TRES Y el problema del optimismo como fuerza de pensamiento positivo es que viene en diferentes modelos o variables calidades. No es lo mismo It’s a Wonderful Life de Frank Capra (para Rodríguez la película con el final más tristemente feliz de todos los tiempos y en la que, no olvidarlo nunca, el malo no recibe su castigo y al bueno se le concede el premio de quedar atrapado para siempre en Bedford Falls) que el entusiasmo karaoke de los concursantes en la última edición de la ahora resucitada como gran tema nacional Operación Triunfo. Como bien aseveró J. Robert “Destructor de Mundos” Oppenheimer, “el optimista piensa que este es el mejor de los mundos posibles mientras que el pesimista está completamente seguro de ello”. Y el recientemente fallecido Stephen Hawking –posiblemente el individuo más optimista en lo privado que jamás rodó por la superficie del planeta– no dudaba en advertirnos acerca de un futuro más o menos cercano/distante en la que estaríamos condenados aquí y obligados a partir en busca de una Tierra Prometida en alguno de esos exoplanetas.
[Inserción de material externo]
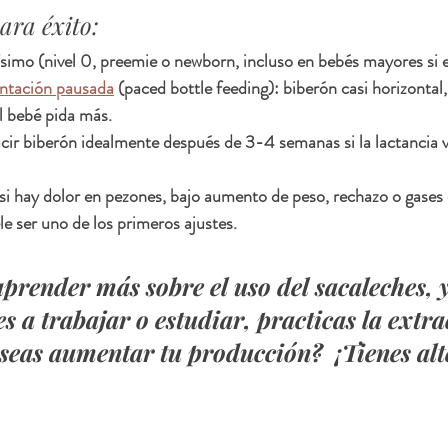
ara éxito:
ísimo (nivel 0, preemie o newborn, incluso en bebés mayores si 
ntación pausada
 (paced bottle feeding): biberón casi horizontal
el bebé pida más.
ir biberón idealmente después de 3-4 semanas si la lactancia v
si hay dolor en pezones, bajo aumento de peso, rechazo o gases
le ser uno de los primeros ajustes.
aprender más sobre el uso del sacaleches, y
s a trabajar o estudiar, practicas la extra
seas aumentar tu producción?  ¡Tienes alt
Y, claro, ya hay gente en ello y son, también, millonarios optimistas. Y, por supuesto, rusos. Uno de ellos –un tal Igor Ashurbeyli, con formación científica y ciencia-ficcionalística– ha fundado y plantado en el espacio exterior a una nación llamada Asgardia (más reminiscencias vikingas y felices, aunque cuidado con el siempre acechante Ragnarok) cuya misión es la de “proteger la Tierra”. Asgardia ya tiene bandera, himno, criptomoneda de nombre Solar, calendario de 13 meses, 200.000 personas han solicitado la nacionalidad, y aspira a ser reconocida por la ONU para figurar entre los países más dichosos. También, por el momento, Asgardia es una caja de 20 X 10 centímetros puesta en órbita el pasado noviembre, pero con aspiraciones y optimismo de crecer a gran estación espacial. Por el momento allí no cabe ni El Principito pero –seamos positivos– sí hay sitio suficiente para su rosa, y no olvidar que lo esencial es invisible a los ojos y ojos que no quieren ver, corazón que no siente.

En cualquier caso, piensa Rodríguez, algo queda más o menos claro: la felicidad suele estar, siempre, en otra parte. Lejos y por delante. En un sitio al que sólo puedes llegar si tienes los depósitos hasta los bordes de optimismo y en el que, una vez allí todo depende de que te abran o no la puerta para entrar a jugar.